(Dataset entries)

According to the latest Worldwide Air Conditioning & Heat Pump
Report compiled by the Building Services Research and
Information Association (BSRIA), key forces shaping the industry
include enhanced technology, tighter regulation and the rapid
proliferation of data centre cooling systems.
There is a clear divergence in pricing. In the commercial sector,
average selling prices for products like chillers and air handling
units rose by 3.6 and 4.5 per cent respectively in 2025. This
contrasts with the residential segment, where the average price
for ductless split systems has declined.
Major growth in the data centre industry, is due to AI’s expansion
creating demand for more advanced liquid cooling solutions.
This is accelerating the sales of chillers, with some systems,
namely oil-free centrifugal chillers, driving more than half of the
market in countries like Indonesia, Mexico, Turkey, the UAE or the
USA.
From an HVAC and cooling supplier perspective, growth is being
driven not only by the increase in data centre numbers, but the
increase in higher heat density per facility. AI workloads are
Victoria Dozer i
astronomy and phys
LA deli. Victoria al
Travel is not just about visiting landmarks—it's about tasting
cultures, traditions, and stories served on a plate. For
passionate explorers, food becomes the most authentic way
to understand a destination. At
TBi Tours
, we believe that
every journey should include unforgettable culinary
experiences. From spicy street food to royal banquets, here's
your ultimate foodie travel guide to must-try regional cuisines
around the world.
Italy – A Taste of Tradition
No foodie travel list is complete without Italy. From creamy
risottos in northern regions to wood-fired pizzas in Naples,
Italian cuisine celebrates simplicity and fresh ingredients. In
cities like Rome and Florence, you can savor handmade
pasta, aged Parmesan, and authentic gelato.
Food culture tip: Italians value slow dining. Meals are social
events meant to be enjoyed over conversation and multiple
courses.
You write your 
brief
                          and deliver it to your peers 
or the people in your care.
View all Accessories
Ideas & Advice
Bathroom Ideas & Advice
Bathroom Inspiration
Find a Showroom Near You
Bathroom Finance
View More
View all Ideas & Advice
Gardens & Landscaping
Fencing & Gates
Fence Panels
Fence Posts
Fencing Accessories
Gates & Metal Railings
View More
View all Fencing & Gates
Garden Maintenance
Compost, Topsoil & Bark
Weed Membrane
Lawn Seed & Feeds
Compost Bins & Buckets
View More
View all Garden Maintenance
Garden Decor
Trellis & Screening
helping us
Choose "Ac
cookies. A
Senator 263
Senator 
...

:: Exercise ::
Exactly the lines from the one containing "Compost Bins & Buckets" through the end of the records should be reproduced, and no others.

:: Exercise output ::
Compost Bins & Buckets
View More
View all Garden Maintenance
Garden Decor
Trellis & Screening
helping us
Choose "Ac
cookies. A
Senator 263
Senator 
...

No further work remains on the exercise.